ON THE RADIO
Mike "Crusty" Johnson
I’ve been studying electronics since I was 15 years old. And I’m still learning. When I started in electronics, TV sets were manufactured using exclusively vacuum tubes and discrete components. The typical radio was manufactured with vacuum tubes, as were the so called home entertainment systems with phonograph and/or reel-to-reel tape machines. Hi-fi audio was introduced, when I was in junior high school, and stereo audio was introduced before I graduated high school. NTSC color TV was introduced, in 1954, but there was no color TV in my parent’s home, until 1963.
I remember that AM/FM stereo radio was tried out in the ‘40s and ‘50s. I really remember it from the Fifties, as I was too young, in the forties. I mean this was AM-FM stereo, with the left channel on one frequency and the right on another frequency of a different modulation scheme. The FCC actually approved this system, no matter that it was extremely difficult and expensive to implement. AM/FM stereo radios were made and sold, in the 40s and 50s, although transmitter systems were few and far between. You needed a FM transmitter and an AM transmitter. On the receive end you needed two receivers, one AM and one FM, connected to separate speakers, or a receiver that had two separate tuners, one AM and one FM, which could be tuned separately, and in which one fed the left speaker and the other fed the right speaker.
According to historians, AM radio and FM radio should have grown concurrently, but, because RCA was heavily vested in AM radio, they actually influenced the FCC to make changes to the frequency spectrum that effectively put FM behind AM for several decades. This was a prime example of those with money and power (RCA) taking advantage of those with lesser wealth and power (Edwin Armstrong, the father, so to speak, of FM radio).
I remember that FM stereo radio was made available and approved by the FCC, in the sixties, but, stereo for AM radio, although the technology was available, was denied approval. This was done in order to allow FM radio to catch up with the popularity of AM radio. Ironically, by the end of the Seventies, FM radio was ahead of AM radio in popularity. So much so, that the FCC did approve AM stereo radio in the eighties.
An anecdote from my past: My first personal experience with full Hi-Fi stereo audio was late 1962 or early 1963, what’s a few months, here or there? I had been sleeping for about an hour after working a 12 hour night shift. I was awakened by the sound of a jet aircraft buzzing our barracks. As I became more cognizant of my surroundings, I realized that the sound appeared to be coming from inside our building and this jet was flying from one end of the building to the other. I jumped from the bed, ran to the door and opened it. There was nothing in the hallway, that could be seen! After looking up and down the hallway, I eventually noticed two large speaker enclosures, one at each end of the hallway. At about the same time, it started again. It was the sound of a jet plane flying down the hallway, passing right in front of me. To the uninitiated, it seemed real. In reality, it was the opening sequence of an album named: “The songs of the Fighting Air Force” being played on a Stereo Hi-Fi turntable through a 100 watt per channel stereo amplifier that belonged to one of the airmen living on our floor. He just wanted to see how well it really worked, which was very. The aircraft was an F-86 Saber Jet.

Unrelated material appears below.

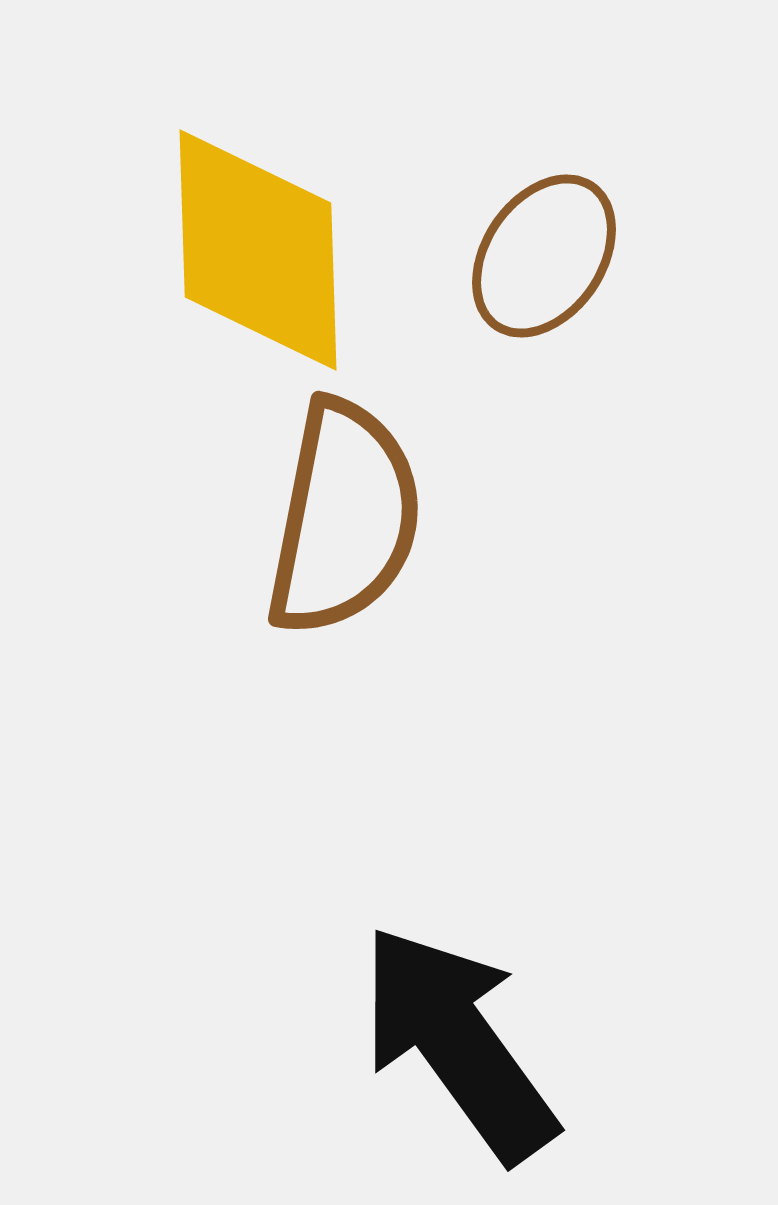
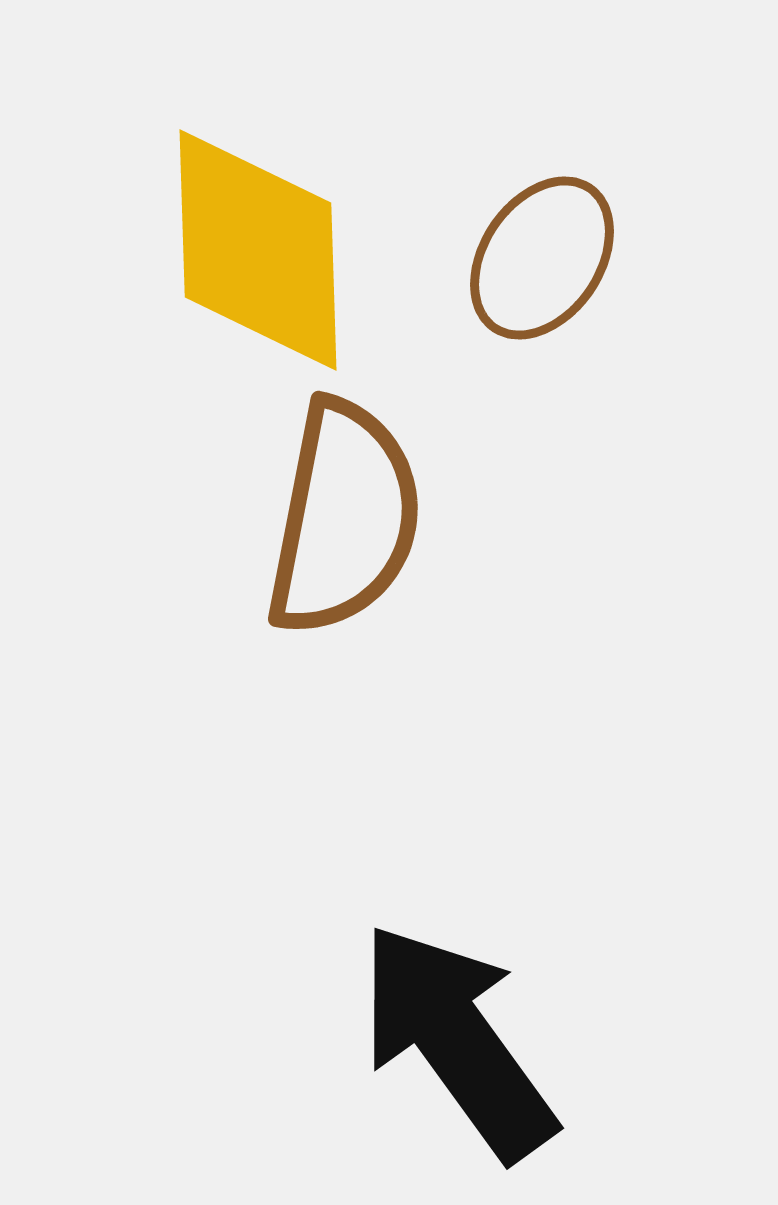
brown ellipse: moved 2 px left, 2 px down
black arrow: moved 1 px left, 2 px up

Eniac was the first electronic digital computer system and was conceptually developed over a period beginning in 1939 and ending in 1946. It was developed for the US Army by the Moore School of Electrical Engineering of the University of Pennsylvania. The concept was developed over the period of 1939 through 1942 and initial construction was completed in 1946, with what they called final assembly taking place during the fall of 1945.
The original purpose, for the computer, was to provide a reliable means of developing ballistics and bombing trajectory tables. However, during its tenure, which ended in 1955, Eniac was used for a myriad of scientific calculations. When put on line, in 1946, Eniac weighed over 30 tons, utilized over 1,000 square feet of space. It was made up of 19,000 vacuum tubes, 1500 relays and hundreds of thousands of resistors, capacitors and inductors which consumed over 200 kilowatts of power.
During its construction, many concepts were developed such as multi-vibrators (Flip-Flops), “and” and “or” gates, data buffers and most other “logic” used in later computers. Initially, program and address inputs were parallel, but in later years, in order to speed up programming, were changed to serial inputs. Also, a whopping 100 words of magnetic core memory was added, before its demise. 100 words is equivalent to about 100 bytes of data.
Among other things, the term “debugging” came into existence, during the development of Eniac. As the story goes, after the final assembly, in 1945, after the computer was installed at the Ordinance Ballistic Research Laboratories, the computer failed some operations it had previously passed. In tracing the problem to its source, the engineers found a moth between a pair of contacts in the relay tree. As long as relays were used, in computers, insects did occasionally cause problems. Ergo the term “debugging” evolved from working the bugs out of the system.